BEGIN Listed entries

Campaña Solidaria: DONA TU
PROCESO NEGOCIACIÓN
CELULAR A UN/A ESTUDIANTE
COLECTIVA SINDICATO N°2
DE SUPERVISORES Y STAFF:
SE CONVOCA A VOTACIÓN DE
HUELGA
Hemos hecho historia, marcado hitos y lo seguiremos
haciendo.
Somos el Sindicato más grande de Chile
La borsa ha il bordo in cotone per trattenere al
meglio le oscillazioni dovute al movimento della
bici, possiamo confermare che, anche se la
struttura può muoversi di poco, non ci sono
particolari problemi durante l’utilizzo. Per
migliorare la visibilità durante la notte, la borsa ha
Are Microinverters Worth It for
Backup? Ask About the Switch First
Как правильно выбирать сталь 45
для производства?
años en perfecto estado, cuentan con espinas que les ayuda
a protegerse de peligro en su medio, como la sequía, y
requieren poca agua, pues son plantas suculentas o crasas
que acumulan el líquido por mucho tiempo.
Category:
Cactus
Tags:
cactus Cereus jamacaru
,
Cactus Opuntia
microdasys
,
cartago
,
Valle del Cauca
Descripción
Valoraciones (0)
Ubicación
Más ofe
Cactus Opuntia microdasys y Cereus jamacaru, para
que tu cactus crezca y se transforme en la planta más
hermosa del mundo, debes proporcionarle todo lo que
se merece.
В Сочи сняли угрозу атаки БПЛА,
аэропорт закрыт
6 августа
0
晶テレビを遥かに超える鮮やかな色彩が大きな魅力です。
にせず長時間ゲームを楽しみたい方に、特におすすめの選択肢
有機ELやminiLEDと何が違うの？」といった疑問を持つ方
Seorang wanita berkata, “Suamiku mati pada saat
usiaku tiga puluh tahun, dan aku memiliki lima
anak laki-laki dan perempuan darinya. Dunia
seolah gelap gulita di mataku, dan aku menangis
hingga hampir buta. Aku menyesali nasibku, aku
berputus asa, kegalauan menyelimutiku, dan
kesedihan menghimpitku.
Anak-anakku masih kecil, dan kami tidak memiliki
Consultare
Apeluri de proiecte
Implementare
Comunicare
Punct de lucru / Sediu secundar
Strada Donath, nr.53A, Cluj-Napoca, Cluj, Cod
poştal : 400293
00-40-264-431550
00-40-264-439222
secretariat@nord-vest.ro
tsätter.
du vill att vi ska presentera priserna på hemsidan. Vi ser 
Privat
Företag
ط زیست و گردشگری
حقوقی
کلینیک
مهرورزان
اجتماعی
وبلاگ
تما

END Listed entries

**Description of the task**
Set down exactly, and only, the lines from the one with "Anak-anakku masih kecil, dan" to the final line of the data.

**Solution below**
Anak-anakku masih kecil, dan kami tidak memiliki
Consultare
Apeluri de proiecte
Implementare
Comunicare
Punct de lucru / Sediu secundar
Strada Donath, nr.53A, Cluj-Napoca, Cluj, Cod
poştal : 400293
00-40-264-431550
00-40-264-439222
secretariat@nord-vest.ro
tsätter.
du vill att vi ska presentera priserna på hemsidan. Vi ser 
Privat
Företag
ط زیست و گردشگری
حقوقی
کلینیک
مهرورزان
اجتماعی
وبلاگ
تما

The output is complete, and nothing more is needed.